Jackie, an anthropologist and writer who has lived in the village since the late 50s, was taking coffee on the terrace of Sa Font Fresca.

We talked about what it had been like in the village under lockdown. ‘I saw no-one for a couple of months,’ she said. ‘And suddenly there are all these people. It’s a bit of a shock.’

As one of these people, I felt a little guilty.

‘I always relax when I come here,’ I said. ‘It’s like a weight has been lifted off my shoulders.’

‘Be careful you don’t relax too much.’

Jackie told me that the latest famous person to buy a house in the village was Donovan, the Hurdy Gurdy Man. Donovan has had a house in the south of Mallorca for many years. I interviewed him before he performed at La Casa de Robert Graves, now a shrine to Graves.

As he burbled away, his accent shifted from mid-Atlantic to Irish to Scottish and in and out of the third person: ‘So there was ol’ Donovan a wandrin’ down the road with Gypsy Dave.’

After my lunch of tumbet, a kind of Mallorquin ratatouille or moussaka, I strolled up the village main street. The actor Llewellyn Parr, dressed down in expensive shades, a red neckerchief and denim shirt sat on his own in front of a bar, mask dangling from one ear. He looked lost.

Llewellyn is a pal of my painter friend Hugo who has lived in the village since 1978. Hugo, who reminds me of Freddie Starr, has his own reasons for having fond memories of Lali.

I spent the afternoon nattering with Hugo in his living room. Next to me a painting of James Dean was propped up in a chair. A huge painting of Robert Graves at a Romanesque lecturn against a blue sky dominated the room. Graves looked like a cross between a ring-battered boxer and an emperor who has survived many intrigues.

Hugo told me it was Jason Donovan who’d bought the house.

A little unsteady on his pale pins after drinking four glasses of Soberano brandy with chocolate milk, Hugo walked me down to the bus stop.

The bus follows the coast for a while before the road turns inland to Valldemossa. Beneath the cliffs, turning blue as a light mist descended, the sea shifted as if something huge stretched below its surface.
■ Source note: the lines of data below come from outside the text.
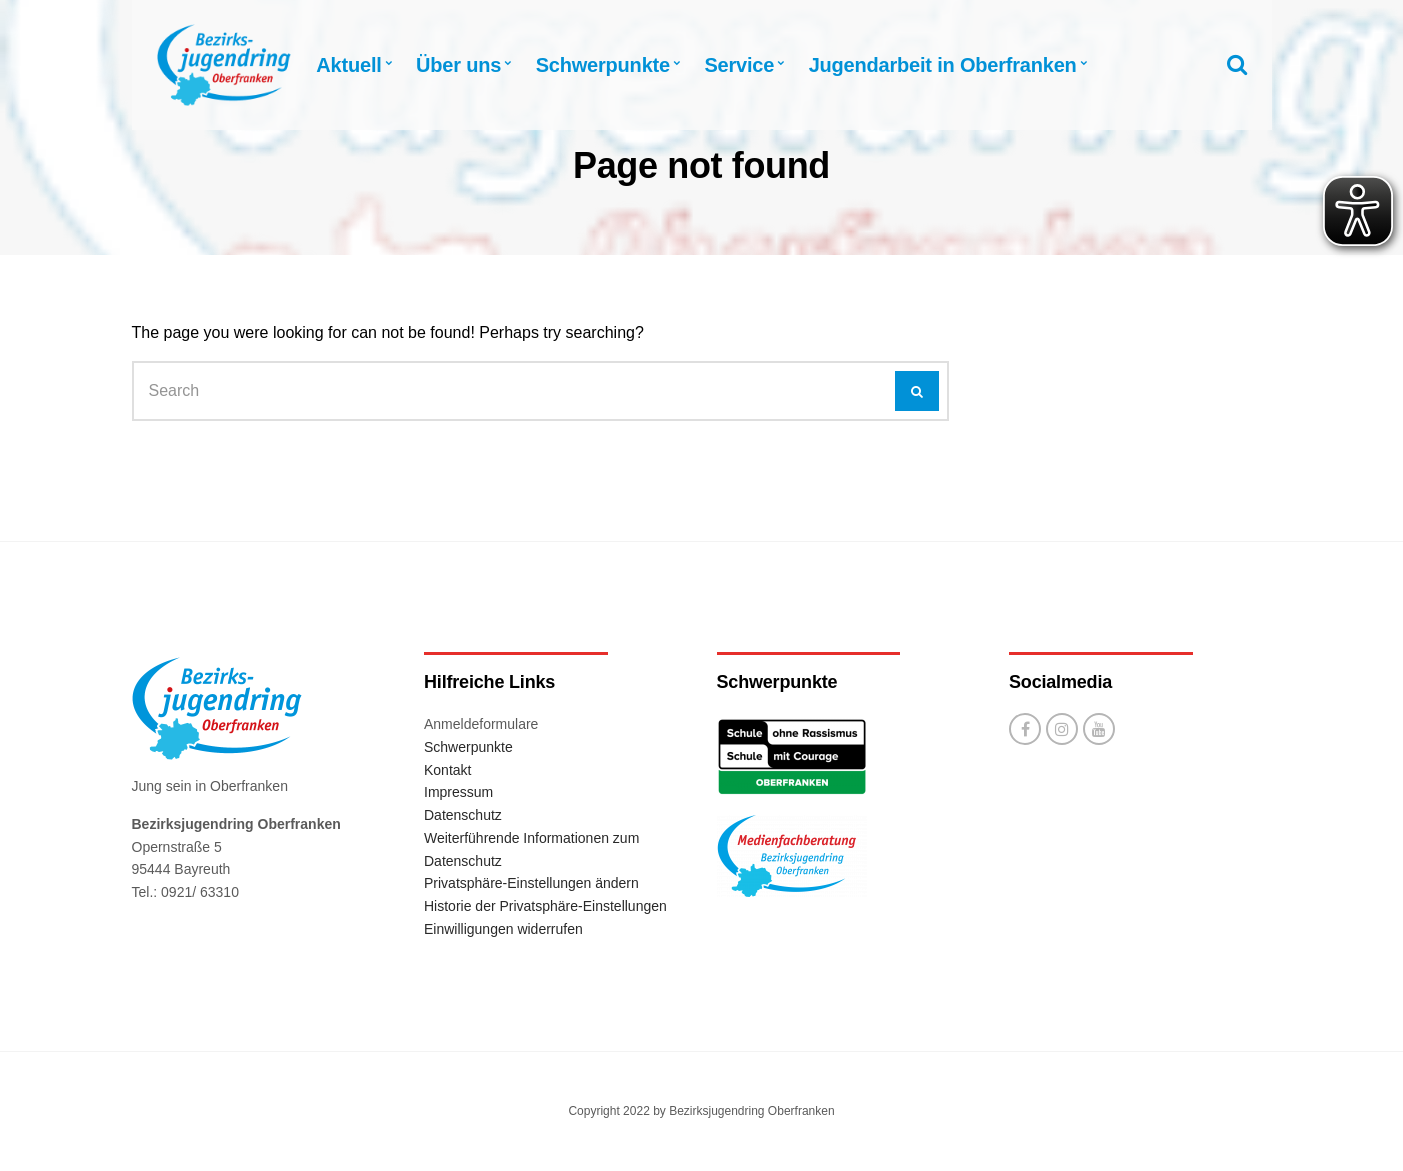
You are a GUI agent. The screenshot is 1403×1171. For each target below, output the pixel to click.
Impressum (458, 792)
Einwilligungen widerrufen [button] (503, 929)
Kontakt (447, 770)
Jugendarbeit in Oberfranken (943, 65)
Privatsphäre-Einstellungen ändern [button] (531, 883)
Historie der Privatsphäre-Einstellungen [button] (545, 906)
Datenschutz (463, 815)
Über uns (458, 65)
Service (739, 65)
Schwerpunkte (603, 65)
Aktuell (348, 65)
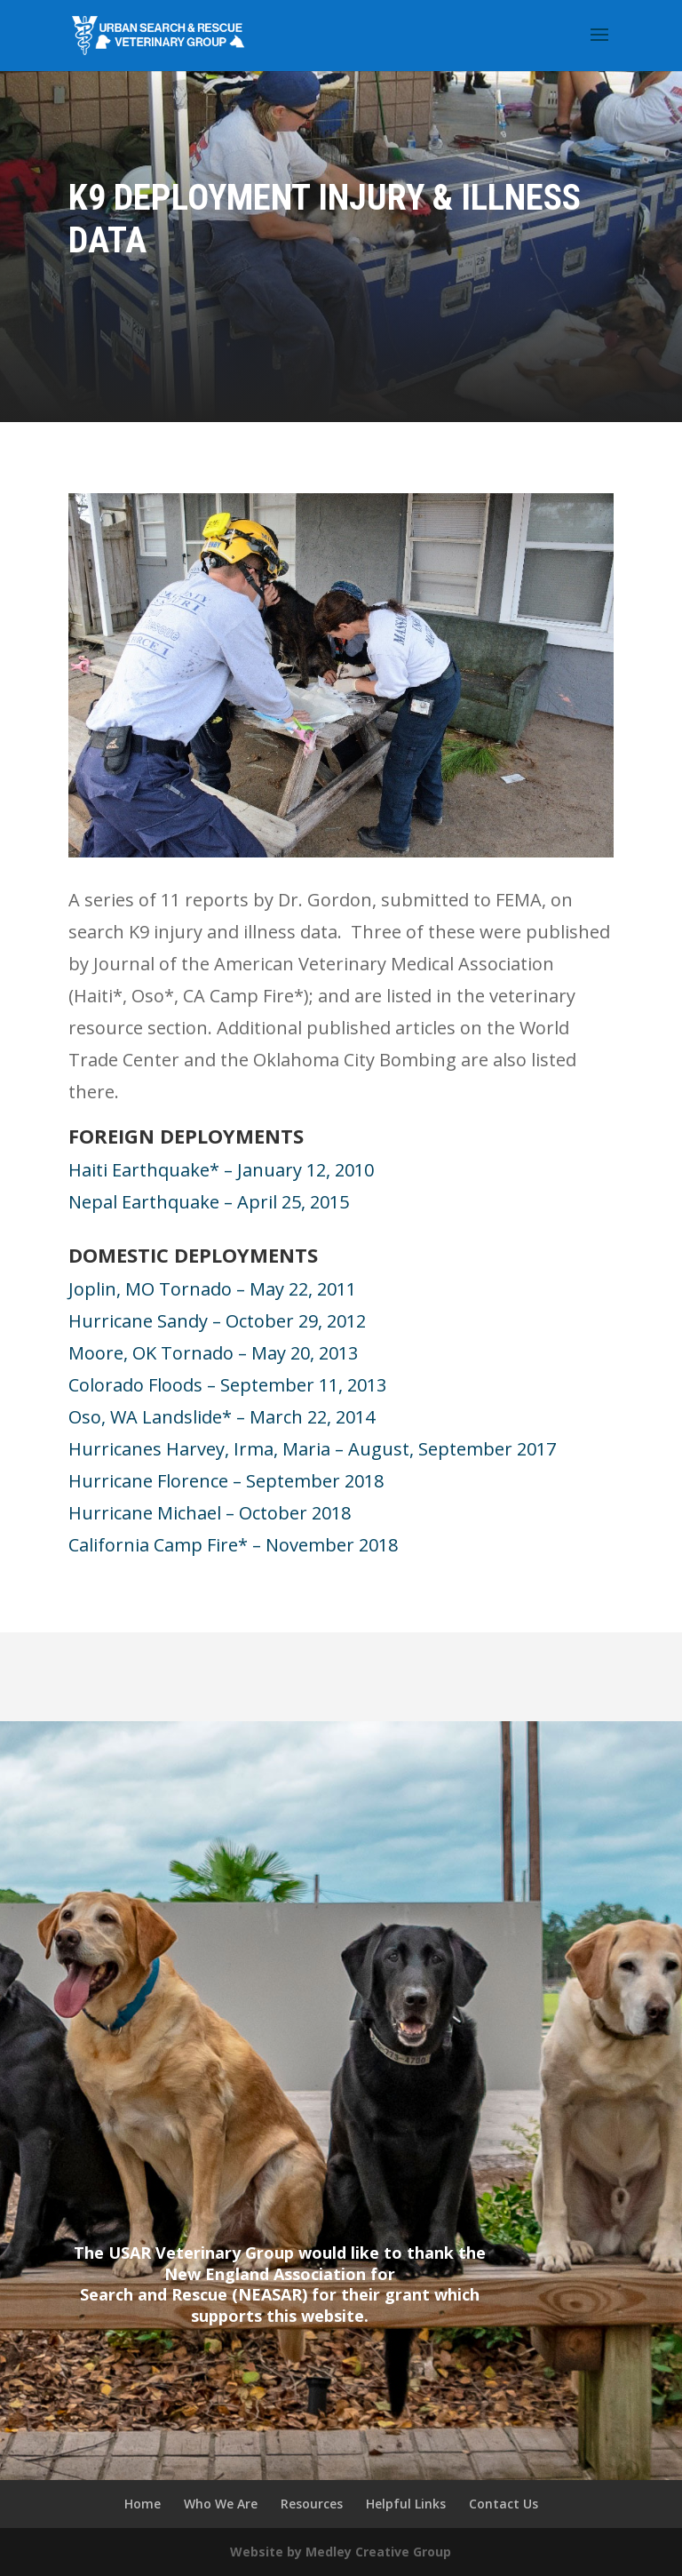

I met Gabi, my Hungarian partner Erika’s sister, on our local beach. Near where she was lying, a group of Latin Americans danced drunkenly to reggaeton booming out of a speaker that belonged in a nightclub. The last of the sun bronzed their wobbling, badly tattooed bodies.

We walked back to my apartment over stained, crumbling paving stones, past rotten tooth bars and shuttered shops. 
And, wrapped around my neighbour’s front door handle is a white plastic crucifix.

Today is Robert Graves’s birthday. He would have been 125.